[Start of section]

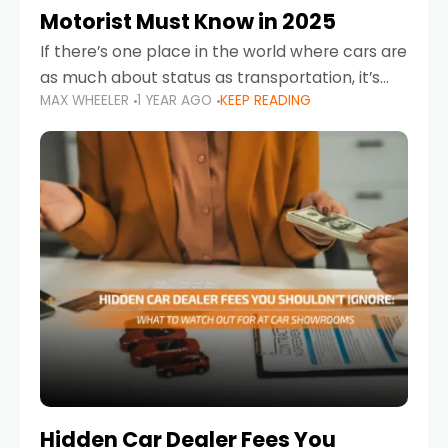
Motorist Must Know in 2025
If there’s one place in the world where cars are
as much about status as transportation, it’s
MAX WHEELER
1 YEAR AGO
KEEP READING
the UAE. Sleek sedans, luxury SUVs, and
powerful sports cars dominate the highways
Hidden Car Dealer Fees You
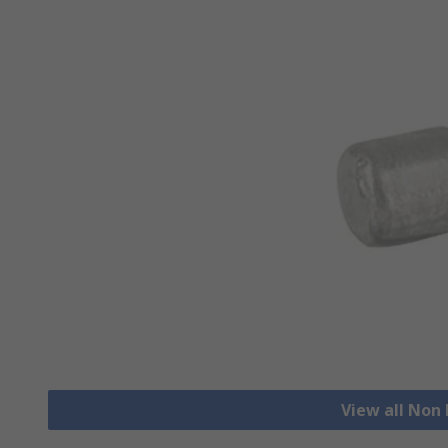
View all Non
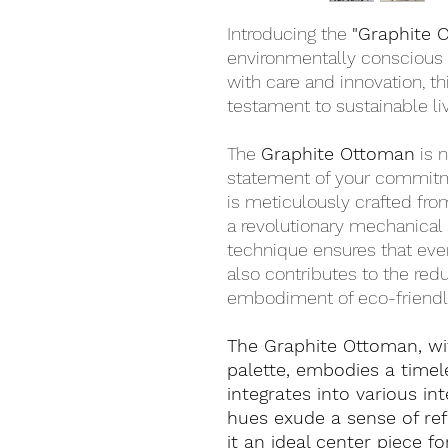
Introducing the
"Graphite 
environmentally conscious 
with care and innovation, 
testament to sustainable liv
The
Graphite Ottoman
is n
statement of your commitm
is meticulously crafted fr
a revolutionary mechanical 
technique ensures that ever
also contributes to the redu
embodiment of eco-friendly
The Graphite Ottoman, wit
palette, embodies a timel
integrates into various int
hues exude a sense of ref
it an ideal center piece f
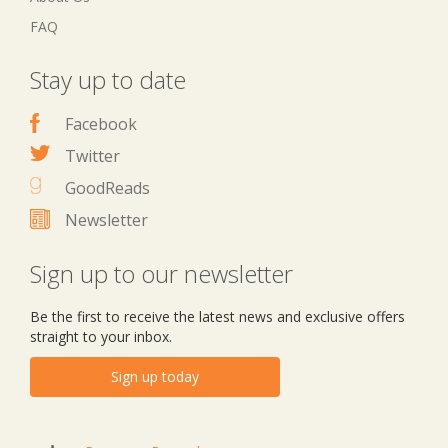
FAQ
Stay up to date
Facebook
Twitter
GoodReads
Newsletter
Sign up to our newsletter
Be the first to receive the latest news and exclusive offers
straight to your inbox.
Sign up today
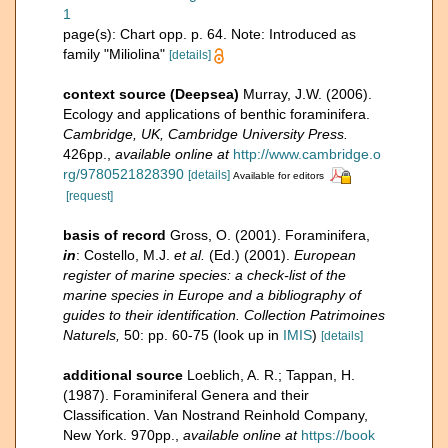
1
page(s): Chart opp. p. 64. Note: Introduced as
family "Miliolina"
[details]
context source (Deepsea)
Murray, J.W. (2006).
Ecology and applications of benthic foraminifera.
Cambridge, UK, Cambridge University Press.
426pp.
,
available online at
http://www.cambridge.o
rg/9780521828390
[details]
Available for editors
[request]
basis of record
Gross, O. (2001). Foraminifera,
in
: Costello, M.J.
et al.
(Ed.) (2001).
European
register of marine species: a check-list of the
marine species in Europe and a bibliography of
guides to their identification. Collection Patrimoines
Naturels,
50: pp. 60-75
(look up in
IMIS
)
[details]
additional source
Loeblich, A. R.; Tappan, H.
(1987). Foraminiferal Genera and their
Classification. Van Nostrand Reinhold Company,
New York. 970pp.
,
available online at
https://book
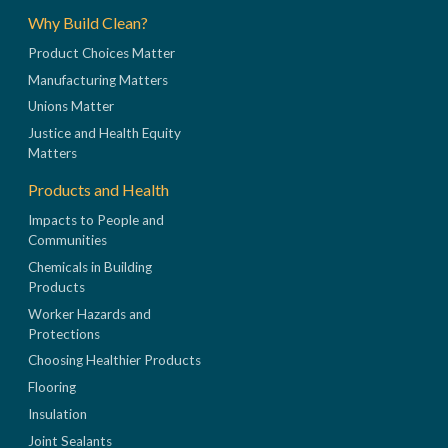
Why Build Clean?
Product Choices Matter
Manufacturing Matters
Unions Matter
Justice and Health Equity
Matters
Products and Health
Impacts to People and
Communities
Chemicals in Building
Products
Worker Hazards and
Protections
Choosing Healthier Products
Flooring
Insulation
Joint Sealants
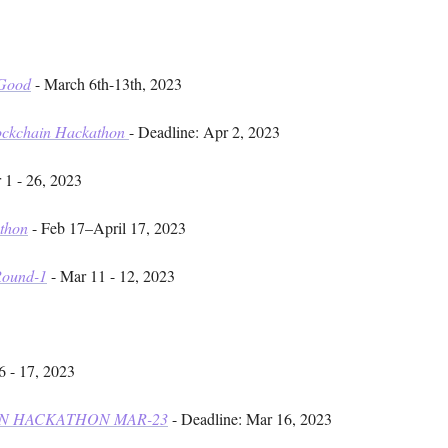
 Good
- March 6th-13th, 2023
lockchain Hackathon
- Deadline: Apr 2, 2023
 1 - 26, 2023
athon
- Feb 17–April 17, 2023
Round-1
- Mar 11 - 12, 2023
6 - 17, 2023
N HACKATHON MAR-23
- Deadline: Mar 16, 2023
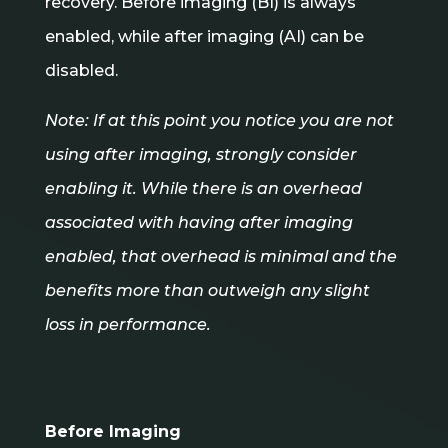
recovery. Before imaging (BI) is always
enabled, while after imaging (AI) can be
disabled.
Note: If at this point you notice you are not
using after imaging, strongly consider
enabling it. While there is an overhead
associated with having after imaging
enabled, that overhead is minimal and the
benefits more than outweigh any slight
loss in performance.
Before Imaging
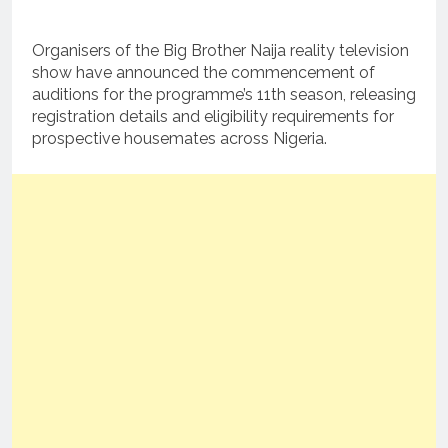
Organisers of the Big Brother Naija reality television
show have announced the commencement of
auditions for the programme’s 11th season, releasing
registration details and eligibility requirements for
prospective housemates across Nigeria.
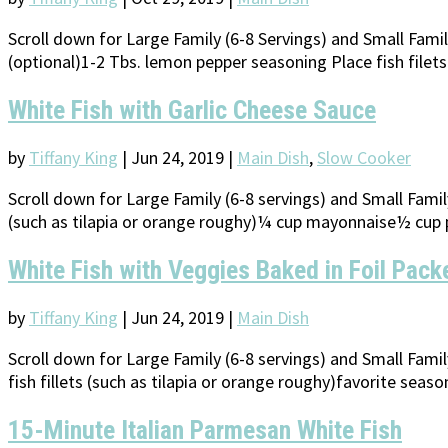
Scroll down for Large Family (6-8 Servings) and Small Fami
(optional)1-2 Tbs. lemon pepper seasoning Place fish filet
White Fish with Garlic Cheese Sauce
by
Tiffany King
|
Jun 24, 2019
|
Main Dish
,
Slow Cooker
Scroll down for Large Family (6-8 servings) and Small Famil
(such as tilapia or orange roughy)¼ cup mayonnaise½ cup 
White Fish with Veggies Baked in Foil Pack
by
Tiffany King
|
Jun 24, 2019
|
Main Dish
Scroll down for Large Family (6-8 servings) and Small Fami
fish fillets (such as tilapia or orange roughy)favorite seas
15-Minute Italian Parmesan White Fish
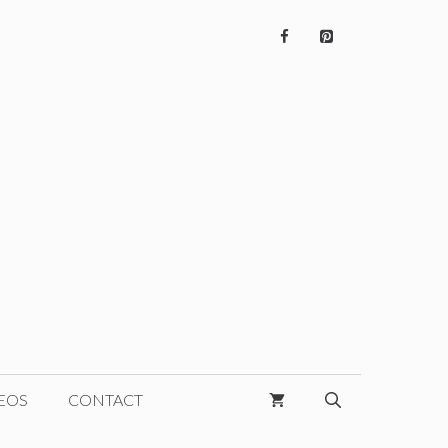
EOS
CONTACT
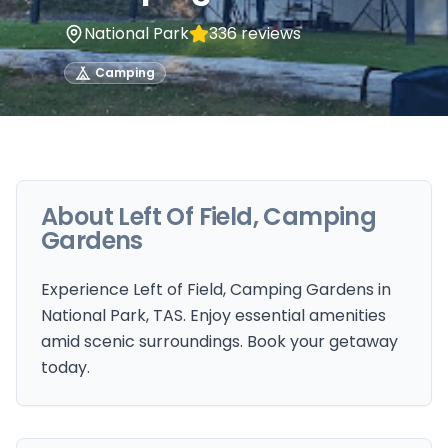
National Park
336
reviews
Camping
About
Left Of Field, Camping
Gardens
Experience Left of Field, Camping Gardens in
National Park, TAS. Enjoy essential amenities
amid scenic surroundings. Book your getaway
today.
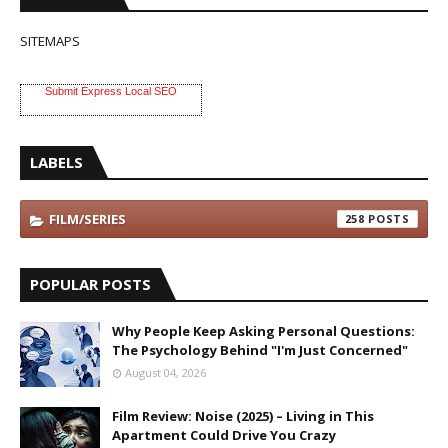
SITEMAPS
Submit Express Local SEO
LABELS
FILM/SERIES
258
POPULAR POSTS
Why People Keep Asking Personal Questions:
The Psychology Behind "I'm Just Concerned"
August 04, 2026
Film Review: Noise (2025) – Living in This
Apartment Could Drive You Crazy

[End of section]

◆ Exercise objective ◆
Write out all the entries word for word, but skip any images.

◆ Solution below ◆
Motorist Must Know in 2025
If there’s one place in the world where cars are
as much about status as transportation, it’s
MAX WHEELER
1 YEAR AGO
KEEP READING
the UAE. Sleek sedans, luxury SUVs, and
powerful sports cars dominate the highways
Hidden Car Dealer Fees You
View all Non
Introducing the
"Graphite 
environmentally conscious 
with care and innovation, 
testament to sustainable liv
The
Graphite Ottoman
is n
statement of your commitm
is meticulously crafted fr
a revolutionary mechanical 
technique ensures that ever
also contributes to the redu
embodiment of eco-friendly
The Graphite Ottoman, wit
palette, embodies a timel
integrates into various int
hues exude a sense of ref
it an ideal center piece f
FAQ
Stay up to date
Facebook
Twitter
GoodReads
Newsletter
Sign up to our newsletter
Be the first to receive the latest news and exclusive offers
straight to your inbox.
Sign up today
1
page(s): Chart opp. p. 64. Note: Introduced as
family "Miliolina"
[details]
context source (Deepsea)
Murray, J.W. (2006).
Ecology and applications of benthic foraminifera.
Cambridge, UK, Cambridge University Press.
426pp.
,
available online at
http://www.cambridge.o
rg/9780521828390
[details]
Available for editors
[request]
basis of record
Gross, O. (2001). Foraminifera,
in
: Costello, M.J.
et al.
(Ed.) (2001).
European
register of marine species: a check-list of the
marine species in Europe and a bibliography of
guides to their identification. Collection Patrimoines
Naturels,
50: pp. 60-75
(look up in
IMIS
)
[details]
additional source
Loeblich, A. R.; Tappan, H.
(1987). Foraminiferal Genera and their
Classification. Van Nostrand Reinhold Company,
New York. 970pp.
,
available online at
https://book
Why Build Clean?
Product Choices Matter
Manufacturing Matters
Unions Matter
Justice and Health Equity
Matters
Products and Health
Impacts to People and
Communities
Chemicals in Building
Products
Worker Hazards and
Protections
Choosing Healthier Products
Flooring
Insulation
Joint Sealants
 Good
- March 6th-13th, 2023
lockchain Hackathon
- Deadline: Apr 2, 2023
 1 - 26, 2023
athon
- Feb 17–April 17, 2023
Round-1
- Mar 11 - 12, 2023
6 - 17, 2023
N HACKATHON MAR-23
- Deadline: Mar 16, 2023
recovery. Before imaging (BI) is always
enabled, while after imaging (AI) can be
disabled.
Note: If at this point you notice you are not
using after imaging, strongly consider
enabling it. While there is an overhead
associated with having after imaging
enabled, that overhead is minimal and the
benefits more than outweigh any slight
loss in performance.
Before Imaging
Organisers of the Big Brother Naija reality television
show have announced the commencement of
auditions for the programme’s 11th season, releasing
registration details and eligibility requirements for
prospective housemates across Nigeria.
Scroll down for Large Family (6-8 Servings) and Small Fami
(optional)1-2 Tbs. lemon pepper seasoning Place fish filet
White Fish with Garlic Cheese Sauce
by
Tiffany King
|
Jun 24, 2019
|
Main Dish
,
Slow Cooker
Scroll down for Large Family (6-8 servings) and Small Famil
(such as tilapia or orange roughy)¼ cup mayonnaise½ cup 
White Fish with Veggies Baked in Foil Pack
by
Tiffany King
|
Jun 24, 2019
|
Main Dish
Scroll down for Large Family (6-8 servings) and Small Fami
fish fillets (such as tilapia or orange roughy)favorite seas
15-Minute Italian Parmesan White Fish
EOS
CONTACT
National Park
336
reviews
Camping
About
Left Of Field, Camping
Gardens
Experience Left of Field, Camping Gardens in
National Park, TAS. Enjoy essential amenities
amid scenic surroundings. Book your getaway
today.
SITEMAPS
Submit Express Local SEO
LABELS
FILM/SERIES
258
POPULAR POSTS
Why People Keep Asking Personal Questions:
The Psychology Behind "I'm Just Concerned"
August 04, 2026
Film Review: Noise (2025) – Living in This
Apartment Could Drive You Crazy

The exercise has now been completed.